Unsere Demokratie braucht Reformen

Unsere Demokratie braucht Reformen

Im Mittelpunkt der Reformdiskussionen steht fast immer die direkte Demokratie und hierbei vor allem die Volksinitiative. Darum soll es hier aber nicht gehen, sondern um den Bundesrat und das Parlament. Der Bundesrat und die ihn weitgehend leitende und lenkende Verwaltung haben an Bedeutung gewonnen, das Parlament hat entsprechend verloren.

Unsere Regierung, also der Bundesrat, wird nicht vom Volk direkt gewählt, sondern indirekt via Parlament. Wir haben daher weder ein Präsidialsystem (weil es keine Volkswahl gibt), aber auch keine parlamentarische Regierung, weil das Parlament die Regierung nicht durch einen Misstrauensantrag absetzen kann. Die Bundesräte sind somit faktisch auf Lebenszeit gewählt (Christoph Blocher und Ruth Metzler sind seltene Ausnahmen) und bestimmen ihren Rücktritt selber – im persönlichen oder parteipolitischen Interesse.

Die Nachteile haben sich in den letzten Jahren viel stärker bemerkbar gemacht, weil vor allem die Parteistrategien im Vordergrund stehen und nicht staatspolitische Überlegungen. Die Bundesräte spielen immer mehr Solorollen für die Medien, und ihre selber geschürten Rücktrittsgerüchte bewirken einen permanenten Wahlkampf zwischen den potenziellen Nachfolgern beziehungsweise den Parteien.
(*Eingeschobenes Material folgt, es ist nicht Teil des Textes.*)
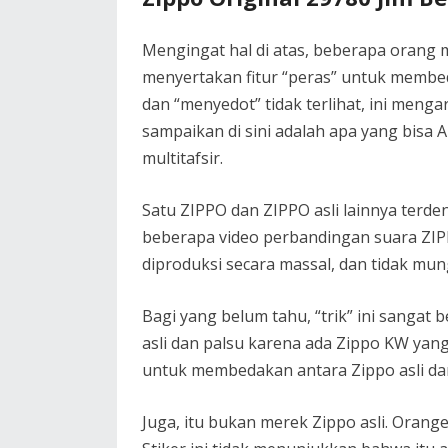
Mengingat hal di atas, beberapa orang
menyertakan fitur “peras” untuk membed
dan “menyedot” tidak terlihat, ini men
sampaikan di sini adalah apa yang bisa
multitafsir.
Satu ZIPPO dan ZIPPO asli lainnya terd
beberapa video perbandingan suara ZIPP
diproduksi secara massal, dan tidak mu
Bagi yang belum tahu, “trik” ini sanga
asli dan palsu karena ada Zippo KW yan
untuk membedakan antara Zippo asli dan
Juga, itu bukan merek Zippo asli. Orange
Diese Zersplitterung des Gremiums hat zudem dem Bundeskanzler und seinem Büro ein faktisches Machtmonopol für das Agenda-Setting verschafft.

Wie kommen wir da wieder raus, ohne das System total über den Haufen zu werfen? Die Lösung ist einfach und liegt auf der Hand. Nach den Parlamentswahlen, die alle vier Jahre stattfinden, bestimmt das neu gewählte Parlament den Bundesrat für eine vierjährige Amtszeit. Vakanzen sind ausser im Todes- oder Krankheitsfall nicht möglich, aber Rücktrittsankündigungen beziehungsweise Bereitschaft zur Wiederwahl sind beim Ablauf des Jahres vor den Wahlen erforderlich. Neuwahlen sind bei Einer-Vakanzen während der Amtszeit ausgeschlossen. Die Departements-Leitung wird bei einer allfälligen Lücke ad interim von einem anderen Bundesratsmitglied übernommen.
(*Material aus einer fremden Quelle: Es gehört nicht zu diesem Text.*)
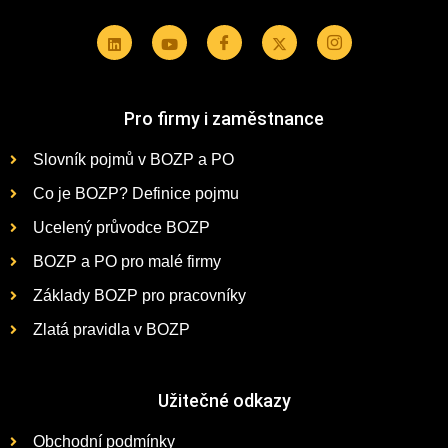
Pro firmy i zaměstnance
Slovník pojmů v BOZP a PO
Co je BOZP? Definice pojmu
Ucelený průvodce BOZP
BOZP a PO pro malé firmy
Základy BOZP pro pracovníky
Zlatá pravidla v BOZP
Užitečné odkazy
Obchodní podmínky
Alle vier Jahre wählt das neu zusammengesetzte Parlament den Gesamtbundesrat neu. Dies würde bedeuten, dass wir eine Art Koalitionsregierung bekämen. Gleichzeitig wäre der achte Bundesrat mit Namen Bundeskanzler abzuschaffen beziehungsweise im rotierenden Präsidialdepartement einzuordnen und so zu entmachten.
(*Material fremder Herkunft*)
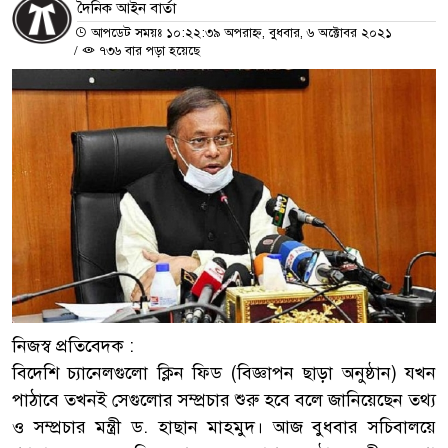
দৈনিক আইন বার্তা
আপডেট সময়ঃ ১০:২২:৩৯ অপরাহ্ন, বুধবার, ৬ অক্টোবর ২০২১
/
৭৩৬ বার পড়া হয়েছে
নিজস্ব প্রতিবেদক :
বিদেশি চ্যানেলগুলো ক্লিন ফিড (বিজ্ঞাপন ছাড়া অনুষ্ঠান) যখন
পাঠাবে তখনই সেগুলোর সম্প্রচার শুরু হবে বলে জানিয়েছেন তথ্য
ও সম্প্রচার মন্ত্রী ড. হাছান মাহমুদ। আজ বুধবার সচিবালয়ে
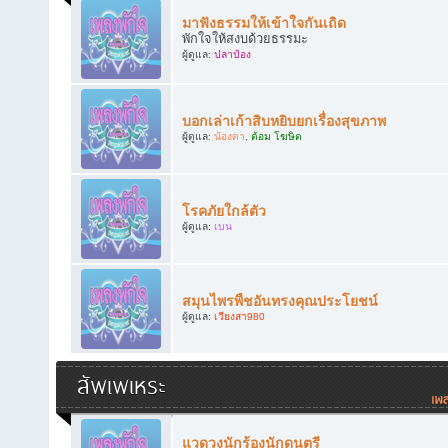
มาฟังธรรมให้เข้าใจกันเถิด
พักใจให้สงบด้วยธรรมะ
ผู้ดูแล:
ปลาป๋อง
บอกเล่าเก้าสิบหยิบยกเรื่องสุขภาพ
ผู้ดูแล:
น้องดา
,
ต้อม โฆษิต
โรคภัยใกล้ตัว
ผู้ดูแล:
เบน
สมุนไพรพืชอันทรงคุณประโยชน์
ผู้ดูแล:
เวียงสา980
สัพเพเหระ
แวดวงนักร้องนักดนตรี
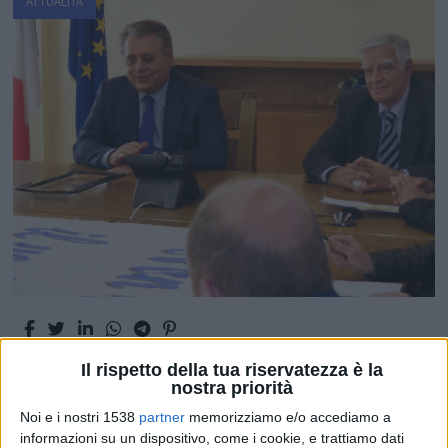
ATTUALITÀ
Il rispetto della tua riservatezza è la
nostra priorità
IORIO A 'TELECAMERE': "L'OSPEDALE
Noi e i nostri 1538
partner
memorizziamo e/o accediamo a
CARACCIOLO DIVERRA' UNA RSA"
FOTO
informazioni su un dispositivo, come i cookie, e trattiamo dati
Das Parlament sollte aufgewertet werden, indem es von reinen Lobbyisten gesäubert und notfalls das Milizsystem geopfert werden müsste. Wir haben heute schon zu 90 Prozent vollamtliche Politiker, die aber mehrheitlich im Dienste von Sonderinteressen stehen.

Aber auch hier wäre das Rücktrittsrecht während der Amtszeit einzuschränken. Die einfachste Lösung wäre dabei der Ersatz des automatischen Nachrückens durch die Einführung einer parlamentarischen Nachwahl. Notfalls wäre auch eine Vakanz bis zum nächsten ordentlichen Wahltermin vorstellbar. Gerade im letzten Jahr vor den Neuwahlen sind durchsichtige taktische Rücktrittsspielchen im Parlament häufig zu beobachten. Nicht gewählte Sesselnachrücker sind mindestens so schlimm wie gewählte Sesselkleber.

Dieser Beitrag ist zuerst in der «Basler Zeitung» vom 18. Mai 2018 erschienen.